I believe this is someone else's pic - closest I can come to credits |
During this past year, my greatest struggle has been to take responsibility, as the victim, for the pain and the injustice involved in the cycle of events which has left me alone in the desert, metaphorically speaking.
During this season, my historical Christianity roots tells the story of the temptation to escape the inevitable by sacrificing the truth.
The present national political situation is nearly a mirror of my own life experiences during this past year. As has been the case with my own situation, I have also struggled with arriving at a place of unconditional positive regard for the leader of this nation. How can I forgive, let go of, a highly organized, systematic, marketing campaign, designed to manipulate the course of events through big bold lies and brutal alienation?" - (let alone completely accept the results)
Yes, I see my own experience of this last year mirrored in the present political upheaval. At the same time, I am asking myself,"Where is my responsibility for these totally unexpected outcomes?"
In this process of accepting responsibility, I consider the following:
1. I am not going to change either side of this mirror of the past no matter what. It is what it is here and now. At the same time, there is always available a new sunrise every day.
2. The scars which are forming from a deeply penetrating wounding, indicate healing is occurring. It may take years and a multitude of antidotes, plastic surgery and even esoteric healing techniques. Or it night resolve itself very soon.
3. The traumatizing events which led to the outcome have no power over me. Letting them determine my thoughts, emotions, and reactions is a waste of energy. I will not nourish this drama with my attention.
4. I will not deny destiny. I don a robe of peace, embroidered with love and understanding. It is not comfortable. This robe is the Will to to say, "Yes!" to the way life is, responsible for how I contribute to the whole and its healing power.
5. I take responsibility for having underestimated the danger, assuming all would work out for the best without making an effort to define "the best". I have always preferred freezing to fight or flight.
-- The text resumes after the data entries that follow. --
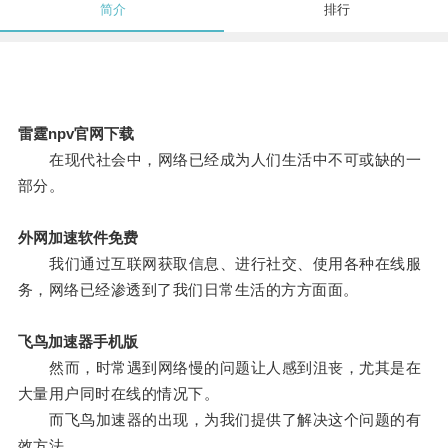
简介
排行
雷霆npv官网下载
在现代社会中，网络已经成为人们生活中不可或缺的一
部分。
外网加速软件免费
我们通过互联网获取信息、进行社交、使用各种在线服
务，网络已经渗透到了我们日常生活的方方面面。
飞鸟加速器手机版
然而，时常遇到网络慢的问题让人感到沮丧，尤其是在
大量用户同时在线的情况下。
而飞鸟加速器的出现，为我们提供了解决这个问题的有
效方法。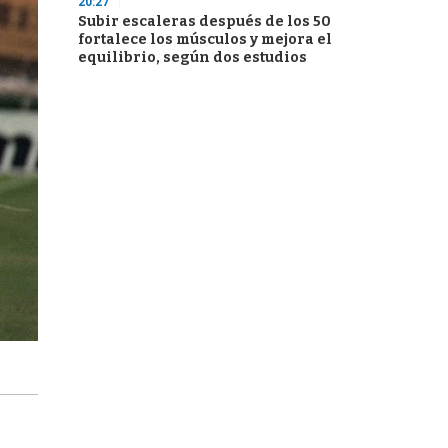
20:27
Subir escaleras después de los 50
fortalece los músculos y mejora el
equilibrio, según dos estudios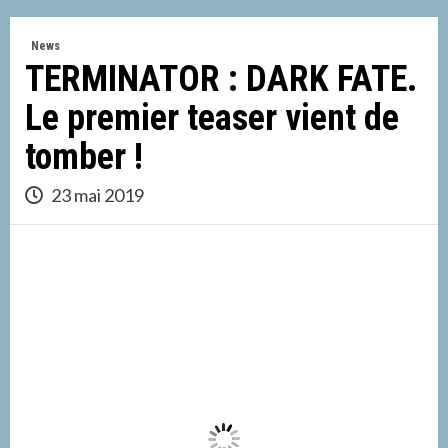
News
TERMINATOR : DARK FATE.
Le premier teaser vient de
tomber !
23 mai 2019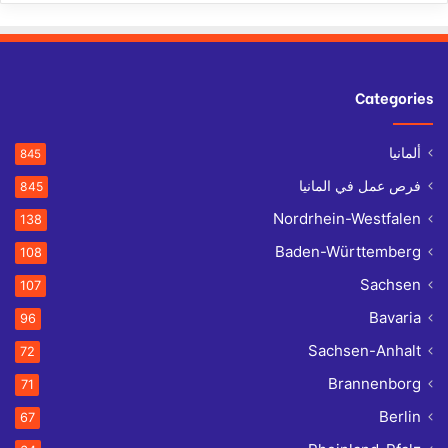
Categories
ألمانيا
845
فرص عمل في المانيا
845
Nordrhein-Westfalen
138
Baden-Württemberg
108
Sachsen
107
Bavaria
96
Sachsen-Anhalt
72
Brannenborg
71
Berlin
67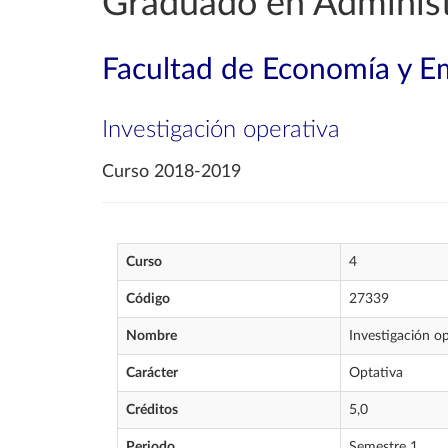
Graduado en Administ
Facultad de Economía y E
Investigación operativa
Curso 2018-2019
Curso
4
Código
27339
Nombre
Investigación o
Carácter
Optativa
Créditos
5,0
Periodo
Semestre 1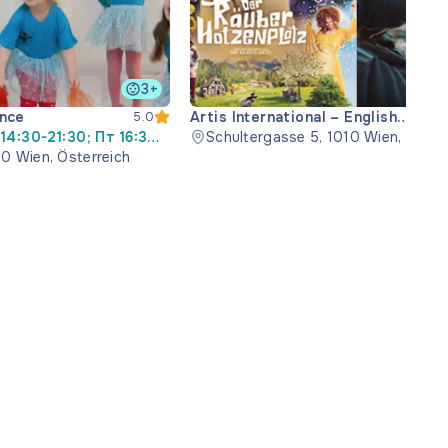
3+
nce
Artis International – English
5.0
14:30-21:30; Пт 16:30-
cinemas
Schultergasse 5, 1010 Wien, Austri
090 Wien, Österreich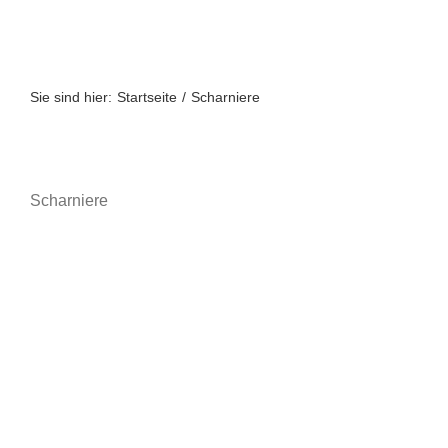
Zum
Inhalt
springen
Sie sind hier:
Startseite
Scharniere
Scharniere
Scharniere
Displays
Ladenbau
Möbel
I did not take time to disidentify from my own pain and need for support in order to listen and observe critically.
6. Even avoiding red flags was a great opportunity to deny the probability of the inevitable effects of the manic onslaught onto a bright future.
The truth exists only in unconditional positive regard for the really real, not in negative perspectives, including psychological analysis of personality disorders. While confrontation was needed, it did not inspire a nation to unify. Instead we are separate, isolated, and this is sustained with lies. Love, empathy and understanding, even basic care has been upstaged by a clear intent to go back to the way things used to be a long time ago. You have to wonder if it was really all that great, given the present havoc the past has shaped the character of the present.
Now, responsibility for the whole thing means to acknowledge who I am, who we are, let go, accept the call to heal, and dance the great, "Yes," all the way to the final breath.
That final breath is an exhale, accompanied by a deep sigh. A refreshing emptiness remains.
What happens after a long silence in this emptiness is a new beginning. There is plenty of time for this new beginning to unfold. this is a healing process.
Are you willing to exhale that last breath with a sigh of release, dwell in the silent emptiness and let the new beginning unfold, insight by insight?